How do you balance work and home life?
My post yesterday about sacrifices talked a lot about my work and home life balance. To summarize, when I was a teacher, there was no balance. Now that I’m not, there is. I don’t do any work at home.
This made me think of a time during my teaching years when that balance was not just zero, it was well into the negative numbers. And that time was Covid. Particularly the spring of 2020 when everything initially shut down. Teaching virtually was something we made up and learned as we went. When we first went home in March of that year, there was no precedent for what we were supposed to do. We educated the kids the best we knew how. Ultimately, we were successful. We got through until the end of the school year in May.
But what ultimately happened is that we had no boundaries. We didn’t know how to turn “school” off at the end of the day. What was the expectation? We didn’t know. My principal didn’t really know either. Like I said, we made it up as we went along.
That ended up looking like answering student and parent emails well into the evening and continuing with checking their work and creating assignments for the next day. There was no coming home at 3:00 and being home for a while before getting to work on the usual paper grading/lesson plans I would do in the evening. I was already at home.

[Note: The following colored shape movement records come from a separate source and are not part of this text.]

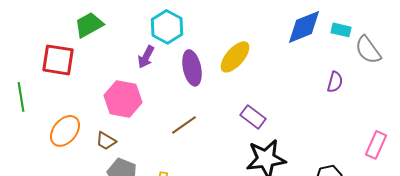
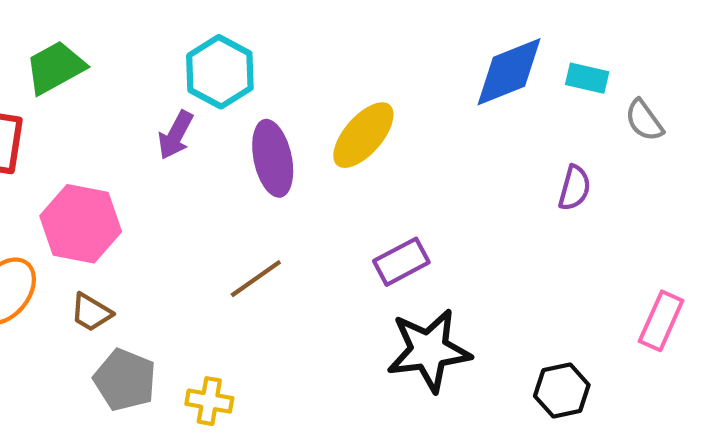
gray semicircle: (368, 50) -> (644, 120), size x0.7
pink hexagon: (123, 99) -> (81, 224), moved
purple rectangle: (253, 117) -> (401, 262), turned -65

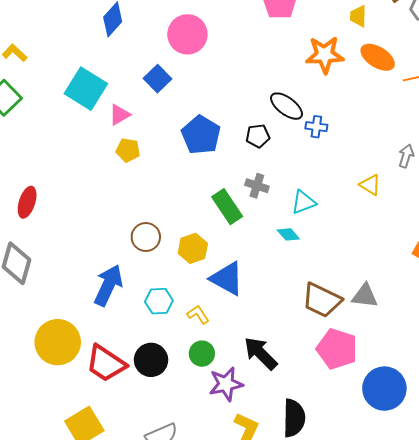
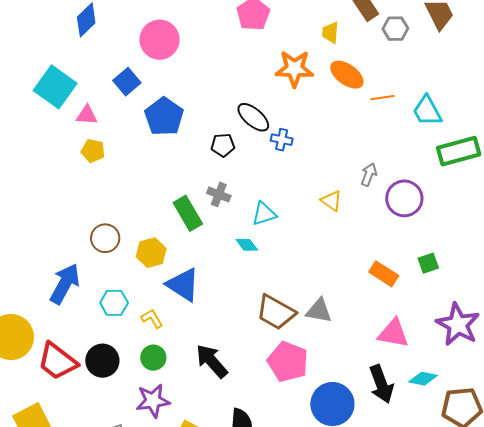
pink triangle: (119, 115) -> (87, 115), turned 30
blue pentagon: (201, 135) -> (164, 117), moved
purple star: (226, 384) -> (153, 401), moved

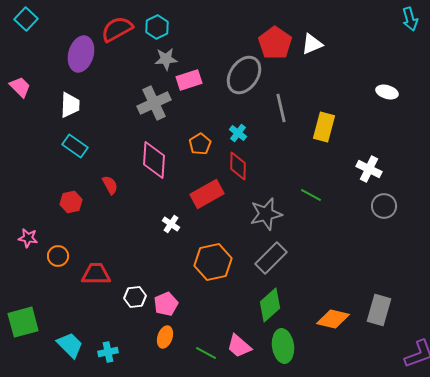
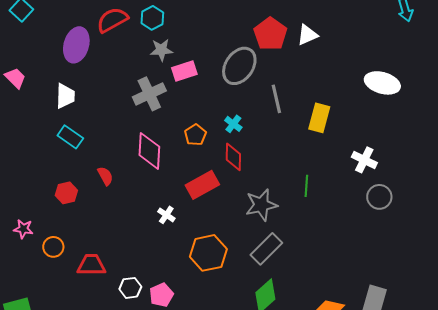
white ellipse: (387, 92) -> (382, 83), size x1.6
green line: (311, 195) -> (306, 186), turned 65

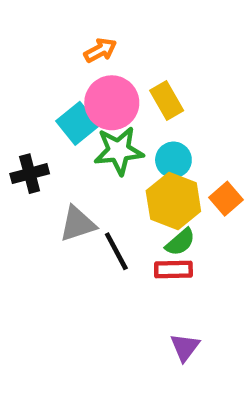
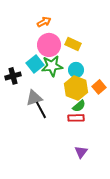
yellow rectangle: (167, 100) -> (73, 44), turned -35
cyan square: (78, 123) -> (35, 64), moved
black line: (116, 251) -> (41, 110), moved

My husband and I lived in a one bedroom apartment at the time. A very small one bedroom apartment. We didn’t have an extra room that I could use as an office. That would have helped me set a boundary. Being able to close the door on that room and be mentally done with the day would have helped. Instead, our kitchen table became my work space. I took a picture on the first day of remote learning and then a picture a few days later. The few days later picture became the norm until summer break.

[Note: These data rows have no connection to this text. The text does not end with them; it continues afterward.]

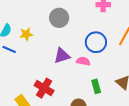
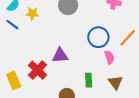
purple triangle: (62, 56) -> (60, 55), moved
pink semicircle: (83, 61) -> (109, 57), moved, turned 48

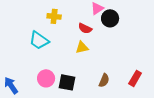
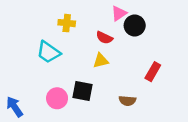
red rectangle: (135, 78) -> (153, 72), moved
brown semicircle: (104, 80) -> (127, 101), turned 72
black square: (67, 82) -> (82, 91), moved

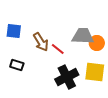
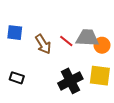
red line: (58, 49) -> (66, 41), moved
black rectangle: (17, 65) -> (17, 78), moved

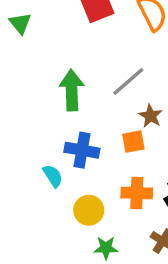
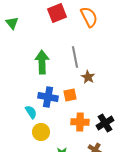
gray line: (128, 82) -> (75, 57), turned -60
orange square: (133, 142) -> (70, 95), moved
yellow circle: (89, 210) -> (41, 132), moved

Looking back at the caption I included on Facebook with this side-by-side is very telling of how I felt about it.

“…for my own sanity”. I didn’t find my sanity again until at least two years later when things began to return to normal. When school opened in the fall, we had students in person in our classrooms, and also students joining us through Google Meet at the same time. It was literally double the work to pull that off. Any materials I had for the in-person kids had to be scanned and uploaded and posted for the virtual kids. It’s possible that that first year back was worse than the three months we spent teaching from home.
But like I described yesterday, I did it because I was a teacher. And I was dedicated to my job/career/vocation/calling.

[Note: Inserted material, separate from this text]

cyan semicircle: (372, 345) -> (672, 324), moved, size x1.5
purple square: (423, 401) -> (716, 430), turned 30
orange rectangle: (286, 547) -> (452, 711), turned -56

It’s kind of funny to think how productive I tried to be then. This year, in my new job, we had a remote working day a few months back when there was winter weather that closed our school. I now have a separate room that I use as an office/library/craft room. So I easily sat at my desk in there and worked. But not whole-heartedly and certainly not without lots of breaks and distractions and just plain inattentiveness.
I learned my lesson from being a teacher. That work/home life balance is a real thing and it’s sacred. It is absolutely necessary. I don’t condemn anyone who has a career where they have to be on call when they’re at home. My husband has a job like that. But it’s really up to the individual how much they are willing to respect that balance. My husband hates getting called at home. He has to check his email frequently on the weekends. He hates it. But, he’s invested in what he does and he’s close to retirement. So he tolerates it because that’s part of what he gets paid to do. I do know though, that I am counting down to his retirement as much as he is. I can’t wait for him to turn in his work phone and experience those first few days at home where there is not a single work thing that he needs to think about, because he’ll be retired and done with it. It’s a freedom that can’t be fully understood until it’s experienced.